Steps Taken To Reach the Completion Point under the Enhanced HIPC Initiative

Upon reaching its decision point under the enhanced framework of the HIPC Initiative in December 2000, Madagascar committed to undertake reforms to reach completion point, which makes them eligible to receive irrevocable debt relief under the enhanced framework:

(i) Preparation of a full Poverty Reduction Strategy Paper (PRSP) through a participatory process and implementation of its recommendations for at least one year.4

(ii) Maintenance of macroeconomic stability through the satisfactory implementation of macroeconomic and structural policies supported by an IMF Poverty Reduction and Growth Facility (PRGF) program.

(iii) Governance and institutional reforms—especially in the area of tax administration—including lower tariff barriers, broadening the revenue base, simplifying the tax system, and the introduction of anti-corruption measures in the country's tax and customs department.

(iv) Achievement of key social objectives, particularly in the following sectors: health, education, and infrastructure.

The HIPC Initiative

In 1996, the World Bank and the IMF launched the HIPC Initiative to create a framework for all creditors, including multilateral creditors, to provide debt relief to the world's poorest and most heavily indebted countries, and thereby reduce the constraint on economic growth and poverty reduction imposed by the debt build-up in these countries. The Initiative was modified in 1999 to provide three key enhancements:

Deeper and Broader Relief. External debt thresholds were lowered from the original framework. As a result, more countries became eligible for debt relief and some countries became eligible for greater relief.

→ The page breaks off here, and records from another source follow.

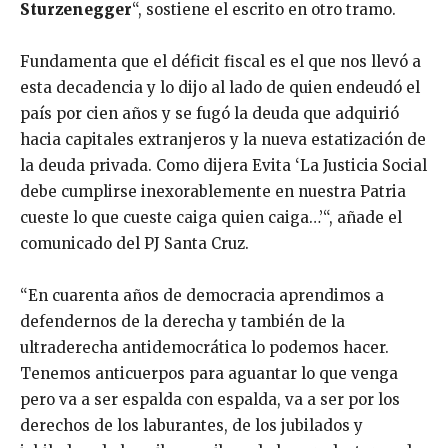
Sturzenegger
“, sostiene el escrito en otro tramo.
Fundamenta que el déficit fiscal es el que nos llevó a
esta decadencia y lo dijo al lado de quien endeudó el
país por cien años y se fugó la deuda que adquirió
hacia capitales extranjeros y la nueva estatización de
la deuda privada. Como dijera Evita ‘La Justicia Social
debe cumplirse inexorablemente en nuestra Patria
cueste lo que cueste caiga quien caiga…’“, añade el
comunicado del PJ Santa Cruz.
“En cuarenta años de democracia aprendimos a
defendernos de la derecha y también de la
ultraderecha antidemocrática lo podemos hacer.
Tenemos anticuerpos para aguantar lo que venga
pero va a ser espalda con espalda, va a ser por los
derechos de los laburantes, de los jubilados y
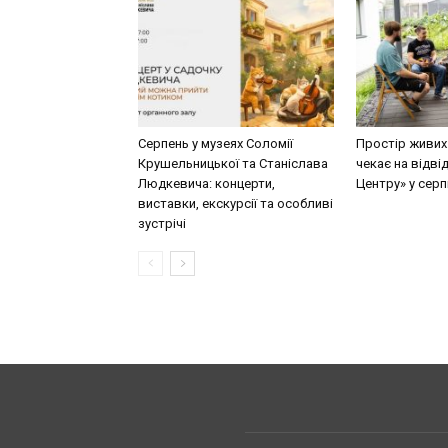
Серпень у музеях Соломії
Простір живих
Крушельницької та Станіслава
чекає на відві
Людкевича: концерти,
Центру» у серп
виставки, екскурсії та особливі
зустрічі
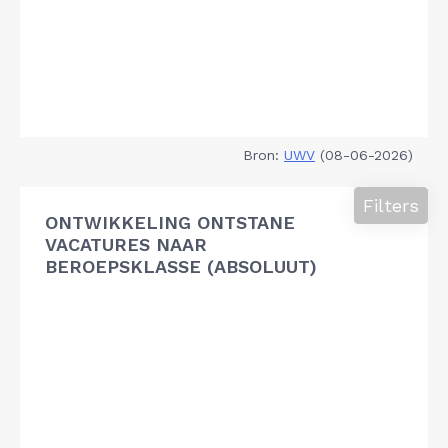
Bron:
UWV
(08-06-2026)
Filters
ONTWIKKELING ONTSTANE
VACATURES NAAR
BEROEPSKLASSE (ABSOLUUT)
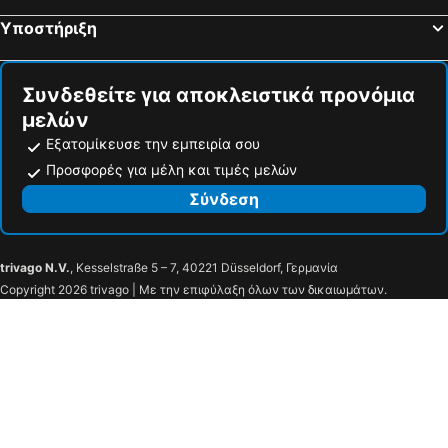
Αρίστη Παραλιακά ξενοδοχεία
Άρτα Παραλιακά ξενοδοχεία
Βράχος
Terra Kotta
Υποστήριξη
Μύτικας Παραλιακά ξενοδοχεία
Αχαράβη Παραλιακά ξενοδοχεία
V - Del Mar
Συνδεθείτε για αποκλειστικά προνόμια
μελών
Εξατομίκευσε την εμπειρία σου
Προσφορές για μέλη και τιμές μελών
Σύνδεση
trivago N.V.
, Kesselstraße 5 – 7, 40221 Düsseldorf, Γερμανία
Copyright 2026 trivago | Με την επιφύλαξη όλων των δικαιωμάτων.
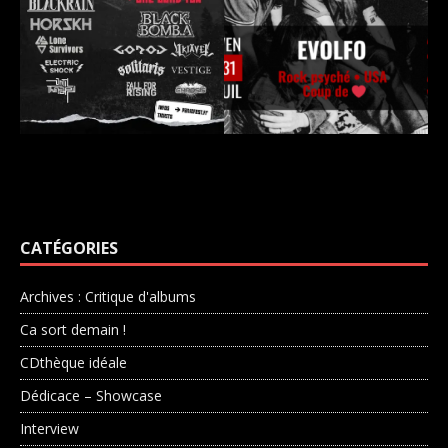
CATÉGORIES
Archives : Critique d'albums
Ca sort demain !
CDthèque idéale
Dédicace – Showcase
Interview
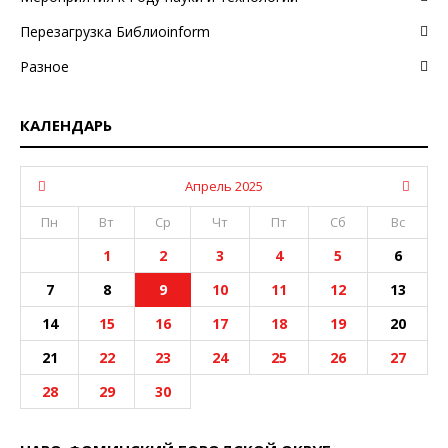
Перезагрузка Библиоinform
Разное
КАЛЕНДАРЬ
Апрель 2025
Пн
Вт
Ср
Чт
Пт
Сб
Вс
1
2
3
4
5
6
7
8
9
10
11
12
13
14
15
16
17
18
19
20
21
22
23
24
25
26
27
28
29
30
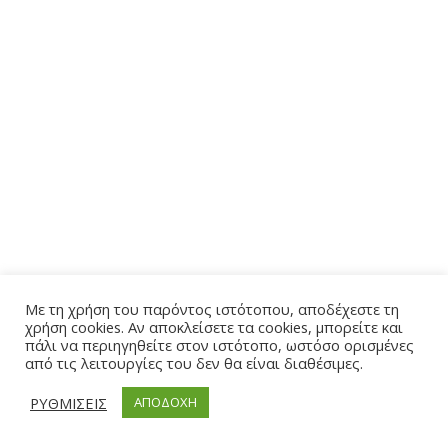
Με τη χρήση του παρόντος ιστότοπου, αποδέχεστε τη
χρήση cookies. Αν αποκλείσετε τα cookies, μπορείτε και
πάλι να περιηγηθείτε στον ιστότοπο, ωστόσο ορισμένες
από τις λειτουργίες του δεν θα είναι διαθέσιμες.
ΡΥΘΜΙΣΕΙΣ
ΑΠΟΔΟΧΗ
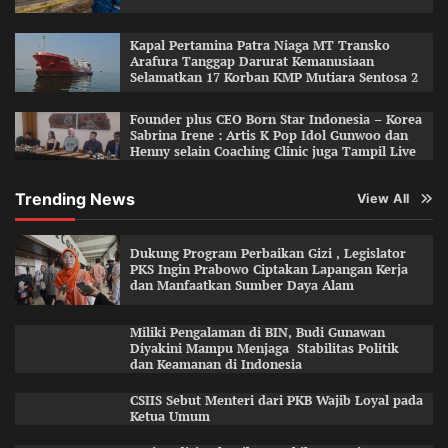
Kapal Pertamina Patra Niaga MT Transko
Arafura Tanggap Darurat Kemanusiaan
Selamatkan 17 Korban KMP Mutiara Sentosa 2
Founder plus CEO Born Star Indonesia – Korea
Sabrina Irene : Artis K Pop Idol Gunwoo dan
Henny selain Coaching Clinic juga Tampil Live
Trending News
View All
Dukung Program Perbaikan Gizi , Legislator
PKS Ingin Prabowo Ciptakan Lapangan Kerja
dan Manfaatkan Sumber Daya Alam
Miliki Pengalaman di BIN, Budi Gunawan
Diyakini Mampu Menjaga Stabilitas Politik
dan Keamanan di Indonesia
CSIIS Sebut Menteri dari PKB Wajib Loyal pada
Ketua Umum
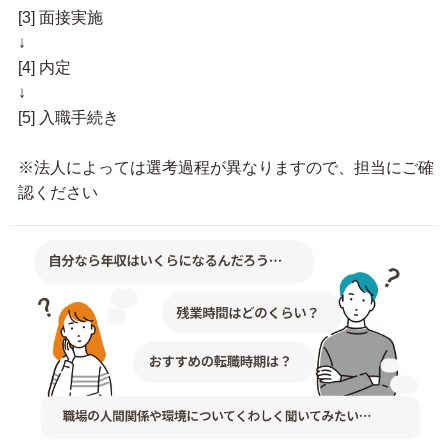
[3] 面接実施
↓
[4] 内定
↓
[5] 入職手続き
※法人によっては選考過程が異なりますので、担当にご確
認ください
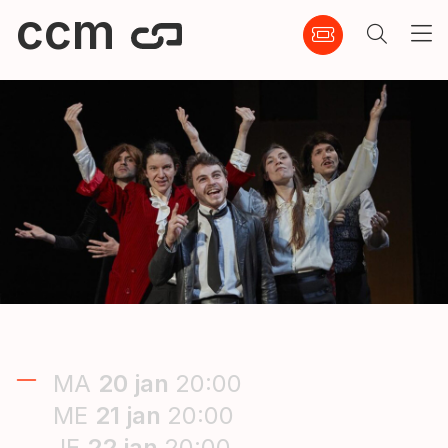
ccm
MA
20
jan
20:00
ME
21
jan
20:00
JE
22
jan
20:00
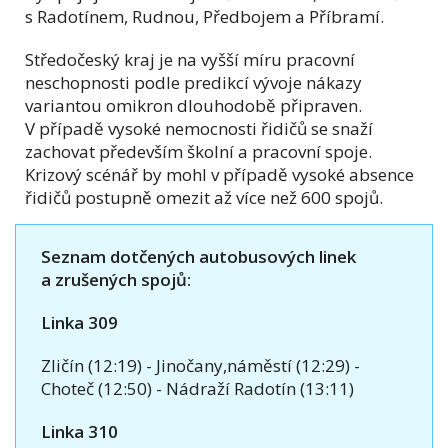
s Radotínem, Rudnou, Předbojem a Příbramí.
Středočeský kraj je na vyšší míru pracovní
neschopnosti podle predikcí vývoje nákazy
variantou omikron dlouhodobě připraven.
V případě vysoké nemocnosti řidičů se snaží
zachovat především školní a pracovní spoje.
Krizový scénář by mohl v případě vysoké absence
řidičů postupně omezit až více než 600 spojů.
Seznam dotčených autobusových linek
a zrušených spojů:
Linka 309
Zličín (12:19) - Jinočany,náměstí (12:29) -
Choteč (12:50) - Nádraží Radotín (13:11)
Linka 310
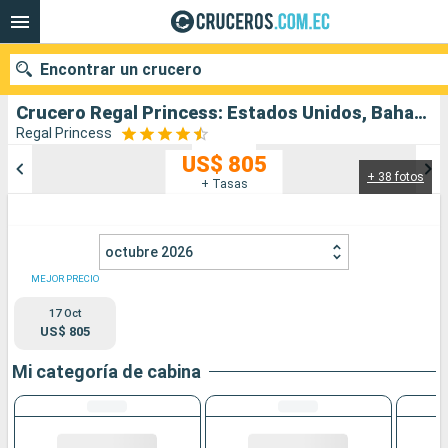
Encontrar un crucero
Crucero Regal Princess: Estados Unidos, Bahamas, República Dominicana salida desde Fort Lauderdale
Regal Princess
US$ 805
+ 38 fotos
Nuestros destinos
+ Tasas
Fecha de salida
octubre 2026
Puertos
Compañías
MEJOR PRECIO
17 Oct
Buscar
US$ 805
Mi categoría de cabina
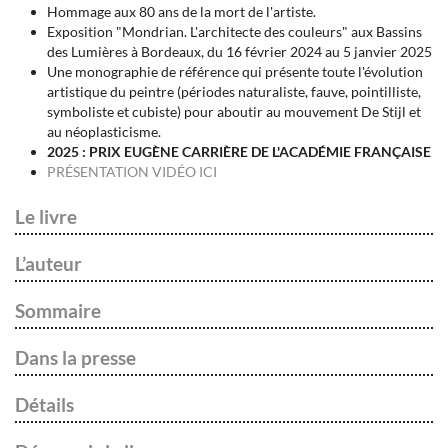
Hommage aux 80 ans de la mort de l'artiste.
Exposition "Mondrian. L'architecte des couleurs" aux Bassins
des Lumières à Bordeaux, du 16 février 2024 au 5 janvier 2025
Une monographie de référence qui présente toute l'évolution
artistique du peintre (périodes naturaliste, fauve, pointilliste,
symboliste et cubiste) pour aboutir au mouvement De Stijl et
au néoplasticisme.
2025 : PRIX EUGÈNE CARRIÈRE DE L'ACADÉMIE FRANÇAISE
PRÉSENTATION VIDÉO ICI
Le livre
L’auteur
Sommaire
Dans la presse
Détails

Faster Relief. A number of creditors began to provide interim debt relief immediately at the "decision point." Also, the new framework permitted countries to reach the "completion point" faster.

Stronger Link Between Debt Relief and Poverty Reduction. Freed resources were to be used to support poverty reduction strategies developed by national governments through a broad consultative process.

To date, 27 countries—two-thirds of the HIPCs—have reached their "decision points" and are receiving debt relief from all sources that will amount to more than $54 billion over time, and an average NPV stock-of-debt reduction of nearly two-thirds.


1 The completion point under the enhanced HIPC Initiative is when creditors commit irrevocably to and fully deliver debt relief. The decision point, which precedes the completion point, is when debt relief is committed and begins on an interim and voluntary basis.
2 Nominal terms means the actual dollar value of debt service forgiven over a period of time.
3 The Net Present Value(NPV) of debt is the discounted sum of all future debt-service obligations(interest and principal). This measure takes into account the degree of concessionality of a country's debt stock. Whenever the interest rate on a loan is lower than the market rate, the resulting NPV of debt is smaller than its face value, with the difference reflecting the grant element.
4 Poverty Reduction Strategy Papers (PRSP) describe a country's macroeconomic, structural and social policies and programs to promote growth and reduce poverty, as well as associated external financing needs. PRSPs are prepared by governments through a participatory process involving civil society and development partners, including the World Bank and the International Monetary Fund (IMF).